Cook’s distance (Di) is a product of the square of the ith internally studentized residual and a monotonic function of the leverage:

\(D_i = \frac{r^2_i}{p + 1}\left(\frac{Leverage_i}{1 - Leverage_i}\right)\)

A large value in D may be due to large r, large leverage, or both.

Cook’s distance can be thought of as the average squared difference between the predictions that result from the full data set and those that result from a reduced data set (deleting the ith observation) compared to the error mean squared of the fitted model. An equivalent interpretation of D is as a standardized weighted distance between the vector of regression coefficients obtained from the full model and the vector obtained after deleting the ith case. If the value of D is substantially less than 1, deleting the ith case will not change the estimates of the regression coefficients very much.
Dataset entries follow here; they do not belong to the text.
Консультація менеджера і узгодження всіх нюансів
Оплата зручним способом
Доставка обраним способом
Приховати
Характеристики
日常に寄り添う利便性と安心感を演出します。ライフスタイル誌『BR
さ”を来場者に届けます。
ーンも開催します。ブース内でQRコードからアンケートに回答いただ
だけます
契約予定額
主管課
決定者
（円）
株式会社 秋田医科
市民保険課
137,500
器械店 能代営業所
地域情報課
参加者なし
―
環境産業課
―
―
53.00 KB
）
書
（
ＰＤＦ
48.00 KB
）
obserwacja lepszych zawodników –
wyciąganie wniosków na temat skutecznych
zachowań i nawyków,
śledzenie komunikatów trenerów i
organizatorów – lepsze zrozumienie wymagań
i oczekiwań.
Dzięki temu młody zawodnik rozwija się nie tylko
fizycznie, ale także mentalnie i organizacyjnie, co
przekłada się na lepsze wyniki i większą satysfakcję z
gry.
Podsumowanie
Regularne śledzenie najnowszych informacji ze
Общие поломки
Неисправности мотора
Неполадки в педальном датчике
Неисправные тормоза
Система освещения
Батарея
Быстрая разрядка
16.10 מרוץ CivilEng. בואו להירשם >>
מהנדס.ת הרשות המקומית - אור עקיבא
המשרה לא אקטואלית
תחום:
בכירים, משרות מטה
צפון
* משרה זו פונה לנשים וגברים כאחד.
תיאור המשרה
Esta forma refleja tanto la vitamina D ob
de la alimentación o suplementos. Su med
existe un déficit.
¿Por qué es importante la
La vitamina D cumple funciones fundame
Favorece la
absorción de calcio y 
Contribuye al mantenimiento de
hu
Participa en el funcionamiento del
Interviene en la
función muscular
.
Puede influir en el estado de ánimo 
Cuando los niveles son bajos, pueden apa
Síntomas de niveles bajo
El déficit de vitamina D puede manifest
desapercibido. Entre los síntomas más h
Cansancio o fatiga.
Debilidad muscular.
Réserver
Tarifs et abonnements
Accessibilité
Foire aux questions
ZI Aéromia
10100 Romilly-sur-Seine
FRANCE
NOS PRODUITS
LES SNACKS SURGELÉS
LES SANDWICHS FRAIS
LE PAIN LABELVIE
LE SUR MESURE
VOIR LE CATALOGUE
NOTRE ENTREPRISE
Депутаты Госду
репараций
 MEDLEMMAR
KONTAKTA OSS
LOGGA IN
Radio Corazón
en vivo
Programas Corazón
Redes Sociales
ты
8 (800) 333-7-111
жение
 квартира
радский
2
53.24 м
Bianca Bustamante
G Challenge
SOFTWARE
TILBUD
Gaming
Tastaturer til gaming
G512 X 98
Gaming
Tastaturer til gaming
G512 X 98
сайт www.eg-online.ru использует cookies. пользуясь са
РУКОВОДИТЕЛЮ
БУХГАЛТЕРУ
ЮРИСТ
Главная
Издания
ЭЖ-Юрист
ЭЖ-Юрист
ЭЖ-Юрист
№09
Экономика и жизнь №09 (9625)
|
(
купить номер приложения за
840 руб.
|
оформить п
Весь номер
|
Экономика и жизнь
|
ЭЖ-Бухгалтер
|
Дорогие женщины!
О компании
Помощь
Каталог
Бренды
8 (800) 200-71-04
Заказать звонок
In a perfectly balanced orthogonal array, Cook’s distance and the externally studentized residual are directly related and thus give the same information. In general regression problems there can be considerable differences in the information contained in the two statistics, in other words, different runs may be identified for investigation.

Standard Order: A conventional “textbook” ordering of the array of low and high factor levels.

For further reading:

  • Christensen, Pearson, and Johnson. Case-deletion diagnostics for mixed models. Technometrics, 34(1):38–45, 1992.

  • Raymond H. Myers. Classical and Modern Regression with Applications. Duxbury Press, 1986.

  • Weisberg and Stanford. Applied Linear Regression. John Wiley & Sons, Inc., 1985.